Hence, if there are more than one Fact tables in a Subject Area, the user must be aware of the dimension tables joined with each of the fact tables in the OBIEE end. This awareness would help them stay within the Star Schema when creating the joins in Tableau using the GZID column.
2.7. Fine-tune for long-running and large queries
The users can optimize the performance by just adjusting certain parameters in BI Connector’s Advanced Settings window.
If a query runs for several minutes and returns an empty dataset, you’ll need to check what time the same query takes to get executed in your OBIEE. If the time taken is more than the custom time-out setting in BI Connector, you’ll just have to increase the value accordingly to avoid errors in future.
When dealing with a large volume of data, the users can also adjust the maximum number of rows and maximum rows per fetch for analysis.
For example, consider a table with more than a million rows, and you just need the first 100,000 rows for analysis. In this case, you can just set the maximum number of rows as 100,000. Additionally, you can also adjust the maximum rows per fetch, say 25,000. Then BI Connector will fetch the data four times at 25,000 rows per fetch, in order to fetch all the 100,000 rows you need. The maximum rows per fetch is very useful to avoid OBIEE time-out errors.
You can also optimize the performance by adjusting the maximum number of columns per query.
2.8. Troubleshoot connectivity issues in a click
The users sometimes face connectivity challenges when setting up the DSNs. When there’s a connection error, just click the Run Diagnostics button.
Then you can see the cause of the connectivity error, along with the instructions to fix the error. The potential causes of error are usually invalid credentials, wrong server name or port number etc.
The Run Diagnostics button is like a handy troubleshooting assistant, that helps you troubleshoot in DIY mode.
You can learn more about the Run Diagnostics feature here.

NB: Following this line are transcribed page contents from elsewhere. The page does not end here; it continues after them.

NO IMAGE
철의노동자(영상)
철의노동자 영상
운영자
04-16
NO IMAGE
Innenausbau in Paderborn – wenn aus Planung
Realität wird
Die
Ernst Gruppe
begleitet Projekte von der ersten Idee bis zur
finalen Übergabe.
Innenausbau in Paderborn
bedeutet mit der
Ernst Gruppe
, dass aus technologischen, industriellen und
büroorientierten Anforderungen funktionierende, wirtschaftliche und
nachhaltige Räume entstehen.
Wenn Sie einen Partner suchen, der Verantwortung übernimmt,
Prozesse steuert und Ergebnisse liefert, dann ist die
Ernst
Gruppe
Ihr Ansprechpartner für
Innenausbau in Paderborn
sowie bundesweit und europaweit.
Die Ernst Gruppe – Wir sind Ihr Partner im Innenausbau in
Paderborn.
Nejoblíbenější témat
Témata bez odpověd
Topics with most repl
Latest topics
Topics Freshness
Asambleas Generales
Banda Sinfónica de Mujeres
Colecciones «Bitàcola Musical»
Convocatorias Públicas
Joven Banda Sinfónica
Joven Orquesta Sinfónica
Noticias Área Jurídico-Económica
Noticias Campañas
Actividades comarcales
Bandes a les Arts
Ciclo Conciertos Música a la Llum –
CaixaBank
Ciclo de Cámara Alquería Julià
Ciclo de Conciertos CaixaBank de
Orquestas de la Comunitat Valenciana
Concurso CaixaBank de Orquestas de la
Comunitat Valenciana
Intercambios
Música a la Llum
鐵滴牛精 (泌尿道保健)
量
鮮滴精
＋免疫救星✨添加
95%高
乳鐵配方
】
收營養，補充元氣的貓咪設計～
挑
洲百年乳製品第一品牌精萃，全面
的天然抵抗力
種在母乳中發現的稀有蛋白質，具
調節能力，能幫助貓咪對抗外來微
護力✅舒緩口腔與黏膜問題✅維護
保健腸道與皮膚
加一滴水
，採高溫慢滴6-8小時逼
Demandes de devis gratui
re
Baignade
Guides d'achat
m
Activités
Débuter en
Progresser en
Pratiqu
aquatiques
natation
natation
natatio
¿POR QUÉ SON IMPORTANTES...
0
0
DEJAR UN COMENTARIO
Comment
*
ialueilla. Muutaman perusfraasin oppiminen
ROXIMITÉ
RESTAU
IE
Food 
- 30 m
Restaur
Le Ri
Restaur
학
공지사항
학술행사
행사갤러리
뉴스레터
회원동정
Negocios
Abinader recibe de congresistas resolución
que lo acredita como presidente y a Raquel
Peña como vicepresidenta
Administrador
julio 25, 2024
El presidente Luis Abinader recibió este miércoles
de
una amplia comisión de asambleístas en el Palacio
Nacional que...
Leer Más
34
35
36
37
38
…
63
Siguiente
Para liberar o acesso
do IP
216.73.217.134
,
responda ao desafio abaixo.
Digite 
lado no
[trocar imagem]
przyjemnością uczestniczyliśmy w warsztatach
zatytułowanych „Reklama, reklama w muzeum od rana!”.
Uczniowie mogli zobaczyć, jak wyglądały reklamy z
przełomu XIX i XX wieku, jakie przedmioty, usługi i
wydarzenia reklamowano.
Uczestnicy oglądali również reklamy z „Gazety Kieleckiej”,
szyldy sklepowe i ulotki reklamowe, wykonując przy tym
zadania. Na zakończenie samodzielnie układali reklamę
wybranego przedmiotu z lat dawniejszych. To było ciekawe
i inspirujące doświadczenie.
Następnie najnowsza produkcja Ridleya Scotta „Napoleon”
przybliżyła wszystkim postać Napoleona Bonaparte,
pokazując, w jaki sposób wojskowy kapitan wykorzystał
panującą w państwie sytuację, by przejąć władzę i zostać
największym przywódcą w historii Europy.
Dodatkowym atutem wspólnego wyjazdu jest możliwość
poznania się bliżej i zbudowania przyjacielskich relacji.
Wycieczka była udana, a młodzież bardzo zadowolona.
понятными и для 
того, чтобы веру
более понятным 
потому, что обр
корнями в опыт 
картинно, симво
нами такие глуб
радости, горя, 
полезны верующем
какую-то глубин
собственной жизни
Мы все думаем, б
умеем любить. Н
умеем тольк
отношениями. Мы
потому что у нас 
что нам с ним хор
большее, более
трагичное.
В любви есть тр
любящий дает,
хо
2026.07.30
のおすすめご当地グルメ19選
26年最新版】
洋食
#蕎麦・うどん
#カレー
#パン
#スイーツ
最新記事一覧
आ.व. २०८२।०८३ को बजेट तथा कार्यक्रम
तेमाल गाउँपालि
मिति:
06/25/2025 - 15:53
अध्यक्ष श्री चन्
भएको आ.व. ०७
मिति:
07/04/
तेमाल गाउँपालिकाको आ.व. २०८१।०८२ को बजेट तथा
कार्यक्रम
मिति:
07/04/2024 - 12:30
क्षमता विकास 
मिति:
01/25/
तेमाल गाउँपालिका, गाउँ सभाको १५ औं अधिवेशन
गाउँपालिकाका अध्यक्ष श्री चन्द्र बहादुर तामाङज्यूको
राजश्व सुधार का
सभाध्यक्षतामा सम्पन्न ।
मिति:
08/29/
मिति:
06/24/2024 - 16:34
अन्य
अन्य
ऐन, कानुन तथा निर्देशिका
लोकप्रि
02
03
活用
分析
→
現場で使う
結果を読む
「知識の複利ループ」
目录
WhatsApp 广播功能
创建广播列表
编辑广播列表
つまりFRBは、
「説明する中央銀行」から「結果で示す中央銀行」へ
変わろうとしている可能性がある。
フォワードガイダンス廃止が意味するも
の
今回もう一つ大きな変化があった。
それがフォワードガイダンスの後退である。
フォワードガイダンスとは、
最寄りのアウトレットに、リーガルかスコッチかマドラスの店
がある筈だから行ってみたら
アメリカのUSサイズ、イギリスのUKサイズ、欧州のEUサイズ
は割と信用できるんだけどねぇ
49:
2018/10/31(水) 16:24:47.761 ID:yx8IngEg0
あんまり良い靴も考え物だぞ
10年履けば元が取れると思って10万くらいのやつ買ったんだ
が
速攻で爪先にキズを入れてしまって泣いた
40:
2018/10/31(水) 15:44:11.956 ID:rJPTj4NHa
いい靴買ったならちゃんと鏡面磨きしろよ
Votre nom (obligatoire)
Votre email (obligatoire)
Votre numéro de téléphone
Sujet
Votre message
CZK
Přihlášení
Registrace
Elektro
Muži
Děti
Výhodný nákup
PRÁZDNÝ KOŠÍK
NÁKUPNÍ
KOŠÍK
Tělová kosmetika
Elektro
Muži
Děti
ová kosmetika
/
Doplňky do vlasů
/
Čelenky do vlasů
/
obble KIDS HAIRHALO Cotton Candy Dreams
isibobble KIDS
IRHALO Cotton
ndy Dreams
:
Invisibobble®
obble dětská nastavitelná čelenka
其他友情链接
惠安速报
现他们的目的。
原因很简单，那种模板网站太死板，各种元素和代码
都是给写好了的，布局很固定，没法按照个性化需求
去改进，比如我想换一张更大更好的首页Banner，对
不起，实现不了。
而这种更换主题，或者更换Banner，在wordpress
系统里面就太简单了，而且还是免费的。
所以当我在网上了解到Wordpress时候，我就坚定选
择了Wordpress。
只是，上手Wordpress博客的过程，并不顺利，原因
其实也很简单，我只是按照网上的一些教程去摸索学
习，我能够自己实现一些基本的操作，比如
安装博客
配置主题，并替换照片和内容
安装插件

2.9. Uncheck the auto update worksheet
When you create reports in Tableau, the underlying data gets automatically updated every time you drag a measure or dimension column into the worksheet if the Auto Update worksheet feature is enabled.
Hence the report creation process is delayed. You can avoid this delay just by unchecking the Auto Update worksheet option.
With these simple best practices, your organization can experience hassle-free visualization of OBIEE and OAC data with Tableau through BI Connector.